Nel frattempo il Messico aveva abolito, con una grande battaglia di civiltà, la schiavitù, che resisteva invece negli Stati Uniti del Sud, solo attenuata dal divieto di importare nuovi soggetti dall’Africa. Arriviamo al 1846: americani e messicani si contendono il Texas che, sebbene in modo controverso, dichiara la sua adesione alla confederazione americana. Il neo eletto presidente James Knox Polk crea un incidente diplomatico ad hoc per provocare una reazione (con il sacrificio di alcuni soldati) e consentire alle proprie truppe di invadere il Messico, attraversando il Rio Grande. Polk in realtà non fornì mai la localizzazione del luogo dove sarebbero stati uccisi i soldati americani, ma fu sufficiente una martellante propaganda sul “sangue americano versato” per mettere a tacere l’opposizione liberale (capeggiata dal futuro presidente Abramo Lincoln) e ottenere una sollevazione popolare in favore dell’intervento militare.
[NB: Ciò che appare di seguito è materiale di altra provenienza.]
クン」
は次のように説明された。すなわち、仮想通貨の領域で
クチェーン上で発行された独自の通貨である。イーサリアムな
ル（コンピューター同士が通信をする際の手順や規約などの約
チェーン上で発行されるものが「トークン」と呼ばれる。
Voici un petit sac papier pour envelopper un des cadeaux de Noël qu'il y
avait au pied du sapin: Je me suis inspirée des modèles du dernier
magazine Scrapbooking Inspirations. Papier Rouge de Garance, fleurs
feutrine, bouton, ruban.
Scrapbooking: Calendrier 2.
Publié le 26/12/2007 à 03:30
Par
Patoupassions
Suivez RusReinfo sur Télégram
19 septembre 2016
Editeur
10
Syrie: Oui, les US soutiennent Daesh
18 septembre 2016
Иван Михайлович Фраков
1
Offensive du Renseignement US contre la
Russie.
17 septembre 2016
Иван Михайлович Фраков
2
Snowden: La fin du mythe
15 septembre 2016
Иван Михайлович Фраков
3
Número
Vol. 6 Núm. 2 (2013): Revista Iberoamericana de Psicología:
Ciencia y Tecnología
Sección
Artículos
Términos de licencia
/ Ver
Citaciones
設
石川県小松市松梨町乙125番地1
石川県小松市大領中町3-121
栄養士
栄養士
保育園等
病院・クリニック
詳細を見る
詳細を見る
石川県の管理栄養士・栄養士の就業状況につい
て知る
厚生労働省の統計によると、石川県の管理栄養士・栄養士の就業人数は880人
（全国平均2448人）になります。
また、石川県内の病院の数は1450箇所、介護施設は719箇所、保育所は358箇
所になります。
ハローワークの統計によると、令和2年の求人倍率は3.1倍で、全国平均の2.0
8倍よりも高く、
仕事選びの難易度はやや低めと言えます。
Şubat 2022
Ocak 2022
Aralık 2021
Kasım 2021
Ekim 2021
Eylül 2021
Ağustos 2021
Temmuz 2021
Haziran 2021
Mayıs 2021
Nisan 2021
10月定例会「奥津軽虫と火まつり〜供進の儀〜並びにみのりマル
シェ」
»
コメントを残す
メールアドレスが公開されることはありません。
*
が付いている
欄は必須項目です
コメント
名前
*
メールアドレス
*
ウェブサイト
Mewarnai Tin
Nella confusione, vuoi per istintiva simpatia verso altri poveri, sfruttati e oppressi dallo stesso governo, vuoi per la comune osservanza religiosa, un intero battaglione di soldati irlandesi guidati dal tenente (poi maggiore, nella nuova avventura) John Riley – e innervato con innesti italiani, tedeschi, spagnoli e polacchi -passò dalla parte dei messicani. Combatterono tenacemente, senza soste e con particolare occhio per mettere nel mirino i propri ex ufficiali. Forse per questo, quando alla fine molti vennero catturati, non fu loro applicata la legge marziale, sottoscritta da ambo le parti combattenti, che prevedeva la fucilazione per i disertori, indipendentemente dalle circostanze. I San Patricios – così sarebbero stati ricordati nella mitologia messicana – furono tutti impiccati, come ultimo sfregio, con la (probabile) eccezione di Riley, a cui fu riservata forse la sorte peggiore: sopravvivere da reietto, insinuando il dubbio (non giustificato) che avesse rinnegato la causa per guadagnarsi la vita. Se gli americani fecero calare il sipario per decenni sulla vicenda, in Messico la fama di questi eroi crebbe negli anni. Oggi l’opera di recupero storiografico può dirsi compiuta, anche grazie all’orgoglio ritrovato del popolo messicano: negli ultimi vent’anni irlandesi e messicani in costumi d’epoca sfilano a New York nel giorno di San Patrizio (17marzo) ed esistono perfino scambi diplomatici e ufficiali tra societàstoriche di entrambi i Paesi .
Lo sguardo italiano
Gli ultimi arrivati a trattare la materia, si diceva, sono due italiani. Che giocano su alcune certezze e anche sui vuoti della storia ufficiale, per riempirli con la loro fantasia. Tra le certezze vi è quella che su circa 200 uomini del battaglione San Patrizio, si conosce il luogo di nascita di soltanto 103 di essi, e risulta appurato che solo 40 erano irlandesi: il resto erano nativi degli Stati Uniti (e ciò toglie, forse definitivamente, valore all’inquadramento della diserzione come un fatto puramente etnico-religioso per conferirle una dimensione più universale di rifiuto di una guerra ingiusta e di fuga da ufficiali mascalzoni e da un establishment guerrafondaio) o dell’Europa, e tra questi c’erano anche degli italiani. Il genovese Andrea Ferraris, allievo di Luzzati, in “Churubusco” (che si è meritato la breve ma efficace introduzione di Paddy Moloney, leader dei Chieftains) parte da questa certezza, cioè la presenza di italiani tra i caduti del San Patrizio (verificata di persona: sulla lista dei 103 figura il nome anglicizzato di tale Robert Garretson nato a Messina e morto a 22 anni) e costruisce il suo graphic-novel su un personaggio di finzione, l’italiano Rizzo, che riassume in sé tutte le speranze e tutte le problematiche dell’immigrato scappato da un passato di fame, violenza e ristrettezze per ritrovarsi arruolato in un esercito che lo tratta come un corpo estraneo. L’autore, raccontando con tratti ombrosi, immagini asciutte e un linguaggio scarno la caduta del pueblo di Churubusco – leggendaria fortezza che costituì l’ultimo baluardo difensivo dei San Patricios e il cui nome è la confusa traduzione spagnola del nome aztecoHuitzilopochco – rappresenta il dolore di chi non si sente a casa in nessun posto, lo sradicamento definitivo e allo stesso tempo la voglia di pace che troverà risposte in un finale onirico.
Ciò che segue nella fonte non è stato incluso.